**TO DO:** Nothing outside the range is to be copied. From the entries below, reproduce exactly the lines starting at the one with "https://www.youtube.com/@lasa" and ending at the one with "b) DSGVO die Rechtsgrundlage.", without pictures.
----- RECORDED INFORMATION -----
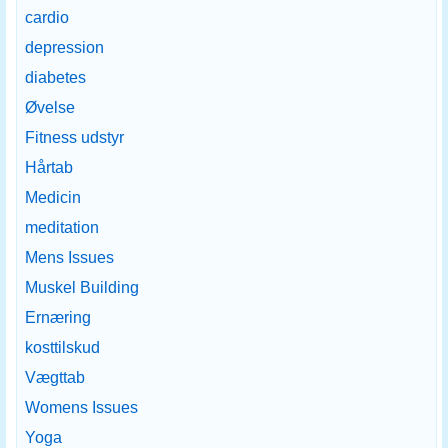
cardio
depression
diabetes
Øvelse
Fitness udstyr
Hårtab
Medicin
meditation
Mens Issues
Muskel Building
Ernæring
kosttilskud
Vægttab
Womens Issues
Yoga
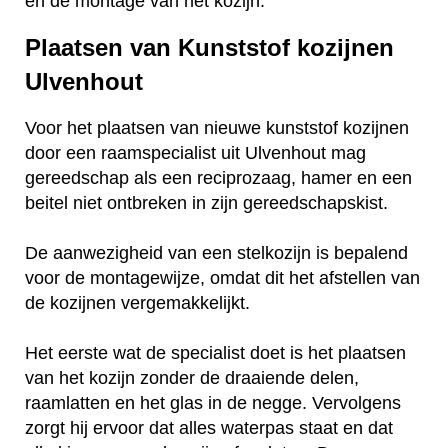
en de montage van het kozijn.
Plaatsen van Kunststof kozijnen
Ulvenhout
Voor het plaatsen van nieuwe kunststof kozijnen
door een raamspecialist uit Ulvenhout mag
gereedschap als een reciprozaag, hamer en een
beitel niet ontbreken in zijn gereedschapskist.
De aanwezigheid van een stelkozijn is bepalend
voor de montagewijze, omdat dit het afstellen van
de kozijnen vergemakkelijkt.
Het eerste wat de specialist doet is het plaatsen
van het kozijn zonder de draaiende delen,
raamlatten en het glas in de negge. Vervolgens
zorgt hij ervoor dat alles waterpas staat en dat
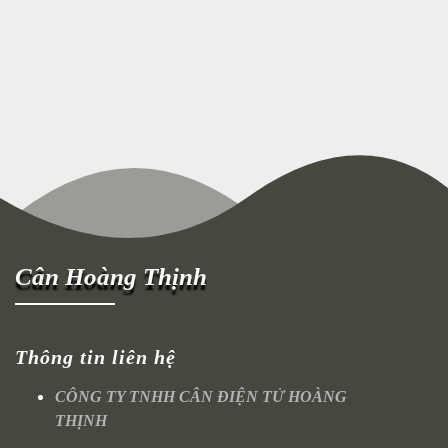
Cân Hoàng Thịnh
Thông tin liên hệ
CÔNG TY TNHH CÂN ĐIỆN TỬ HOÀNG
THỊNH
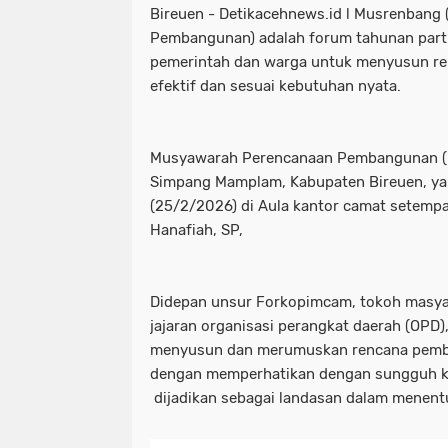
Bireuen - Detikacehnews.id l Musrenban
Pembangunan) adalah forum tahunan part
pemerintah dan warga untuk menyusun r
efektif dan sesuai kebutuhan nyata.
Musyawarah Perencanaan Pembangunan (
Simpang Mamplam, Kabupaten Bireuen, ya
(25/2/2026) di Aula kantor camat setempa
Hanafiah, SP,
Didepan unsur Forkopimcam, tokoh masyar
jajaran organisasi perangkat daerah (OPD
menyusun dan merumuskan rencana pemb
dengan memperhatikan dengan sungguh 
dijadikan sebagai landasan dalam menentu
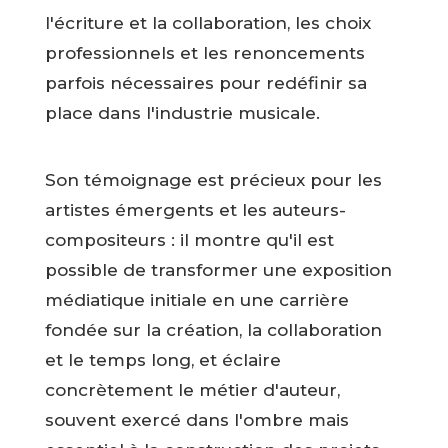
l'écriture et la collaboration, les choix
professionnels et les renoncements
parfois nécessaires pour redéfinir sa
place dans l'industrie musicale.
Son témoignage est précieux pour les
artistes émergents et les auteurs-
compositeurs : il montre qu'il est
possible de transformer une exposition
médiatique initiale en une carrière
fondée sur la création, la collaboration
et le temps long, et éclaire
concrètement le métier d'auteur,
souvent exercé dans l'ombre mais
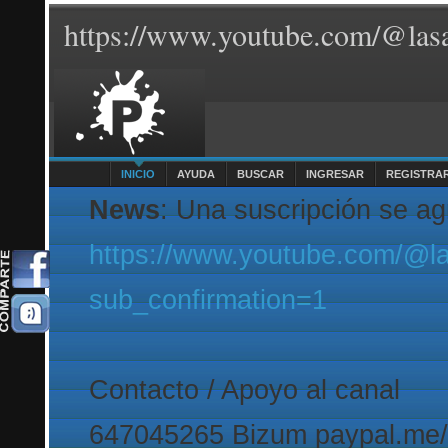
https://www.youtube.com/@lasa
INICIO
AYUDA
BUSCAR
INGRESAR
REGISTRA
News
: Una suscripción se a
https://www.youtube.com/@l
sub_confirmation=1
Contacto / Apoyo al canal
647045265 Bizum paypal.me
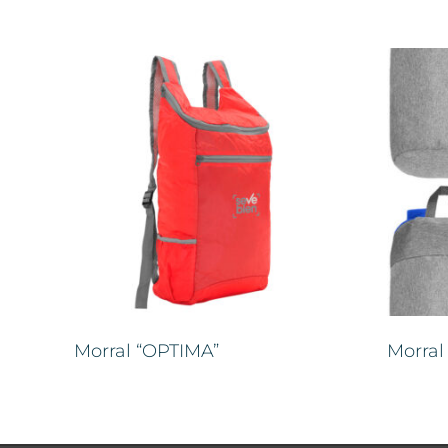
Morral “OPTIMA”
Morral 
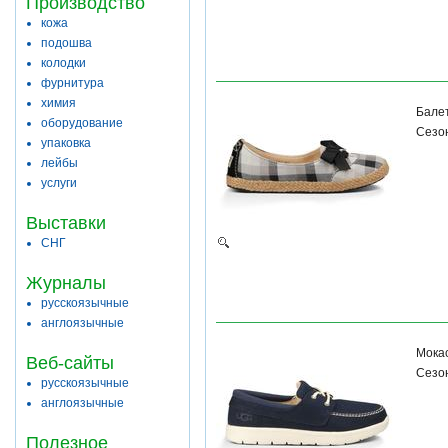
Производство
кожа
подошва
колодки
фурнитура
химия
Бале
оборудование
Сезон
упаковка
лейбы
услуги
Выставки
СНГ
Журналы
русскоязычные
англоязычные
Мока
Веб-сайты
Сезон
русскоязычные
англоязычные
Полезное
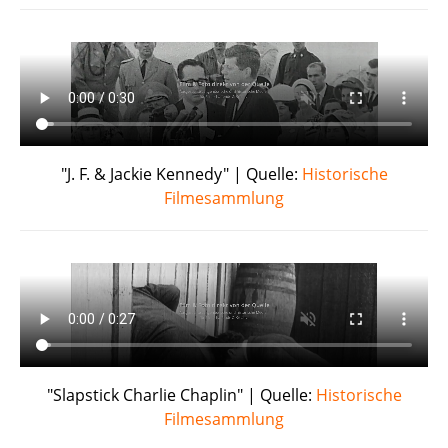
"J. F. & Jackie Kennedy" | Quelle:
Historische
Filmesammlung
"Slapstick Charlie Chaplin" | Quelle:
Historische
Filmesammlung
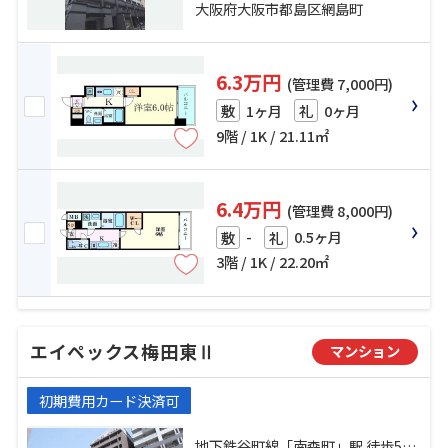
橋」駅 徒歩10分
大阪府大阪市都島区網島町
6.3万円
(管理費 7,000円)
1ヶ月
0ヶ月
敷
礼
9階 / 1K / 21.11㎡
6.4万円
(管理費 8,000円)
-
0.5ヶ月
敷
礼
3階 / 1K / 22.20㎡
エイペックス梅田東Ⅱ
マンション
初期費用カード決済可
地下鉄谷町線「南森町」駅 徒歩5分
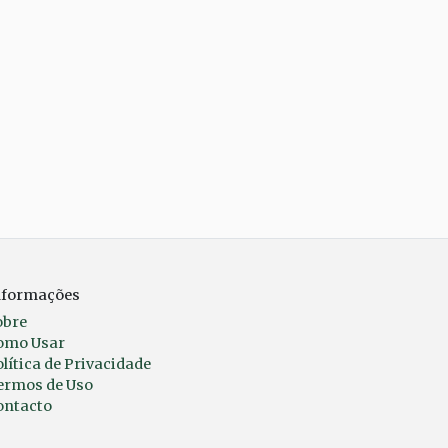
nformações
obre
omo Usar
lítica de Privacidade
ermos de Uso
ontacto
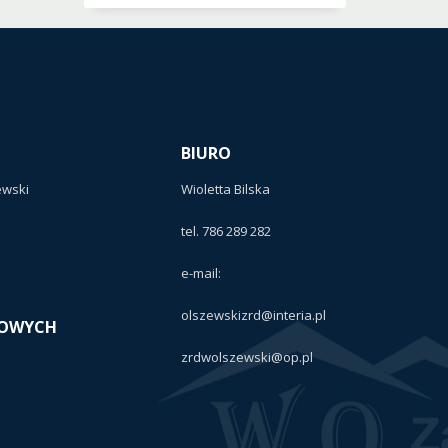
BIURO
ewski
Wioletta Bilska
tel. 786 289 282
e-mail:
olszewskizrd@interia.pl
GOWYCH
zrdwolszewski@op.pl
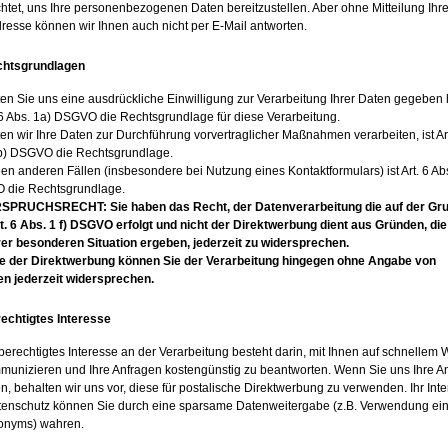
chtet, uns Ihre personenbezogenen Daten bereitzustellen. Aber ohne Mitteilung Ihre
dresse können wir Ihnen auch nicht per E-Mail antworten.
chtsgrundlagen
lten Sie uns eine ausdrückliche Einwilligung zur Verarbeitung Ihrer Daten gegeben
. 6 Abs. 1a) DSGVO die Rechtsgrundlage für diese Verarbeitung.
ten wir Ihre Daten zur Durchführung vorvertraglicher Maßnahmen verarbeiten, ist Art
b) DSGVO die Rechtsgrundlage.
llen anderen Fällen (insbesondere bei Nutzung eines Kontaktformulars) ist Art. 6 Abs
die Rechtsgrundlage.
PRUCHSRECHT: Sie haben das Recht, der Datenverarbeitung die auf der Gr
t. 6 Abs. 1 f) DSGVO erfolgt und nicht der Direktwerbung dient aus Gründen, die
rer besonderen Situation ergeben, jederzeit zu widersprechen.
le der Direktwerbung können Sie der Verarbeitung hingegen ohne Angabe von
n jederzeit widersprechen.
rechtigtes Interesse
berechtigtes Interesse an der Verarbeitung besteht darin, mit Ihnen auf schnellem
munizieren und Ihre Anfragen kostengünstig zu beantworten. Wenn Sie uns Ihre An
en, behalten wir uns vor, diese für postalische Direktwerbung zu verwenden. Ihr Int
enschutz können Sie durch eine sparsame Datenweitergabe (z.B. Verwendung ei
onyms) wahren.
-----
**ANSWER SECTION:**
https://www.youtube.com/@lasa
INICIO
AYUDA
BUSCAR
INGRESAR
REGISTRA
News
: Una suscripción se a
https://www.youtube.com/@l
sub_confirmation=1
Contacto / Apoyo al canal
647045265 Bizum paypal.me
Morral “OPTIMA”
Morral 
Производство
кожа
подошва
колодки
фурнитура
химия
Бале
оборудование
Сезон
упаковка
лейбы
услуги
Выставки
СНГ
Журналы
русскоязычные
англоязычные
Мока
Веб-сайты
Сезон
русскоязычные
англоязычные
Полезное
"J. F. & Jackie Kennedy" | Quelle:
Historische
Filmesammlung
"Slapstick Charlie Chaplin" | Quelle:
Historische
Filmesammlung
橋」駅 徒歩10分
大阪府大阪市都島区網島町
6.3万円
(管理費 7,000円)
1ヶ月
0ヶ月
敷
礼
9階 / 1K / 21.11㎡
6.4万円
(管理費 8,000円)
-
0.5ヶ月
敷
礼
3階 / 1K / 22.20㎡
エイペックス梅田東Ⅱ
マンション
初期費用カード決済可
地下鉄谷町線「南森町」駅 徒歩5分
nformações
obre
omo Usar
lítica de Privacidade
ermos de Uso
ontacto
BIURO
ewski
Wioletta Bilska
tel. 786 289 282
e-mail:
olszewskizrd@interia.pl
GOWYCH
zrdwolszewski@op.pl
chtet, uns Ihre personenbezogenen Daten bereitzustellen. Aber ohne Mitteilung Ihre
dresse können wir Ihnen auch nicht per E-Mail antworten.
chtsgrundlagen
lten Sie uns eine ausdrückliche Einwilligung zur Verarbeitung Ihrer Daten gegeben
. 6 Abs. 1a) DSGVO die Rechtsgrundlage für diese Verarbeitung.
ten wir Ihre Daten zur Durchführung vorvertraglicher Maßnahmen verarbeiten, ist Art
b) DSGVO die Rechtsgrundlage.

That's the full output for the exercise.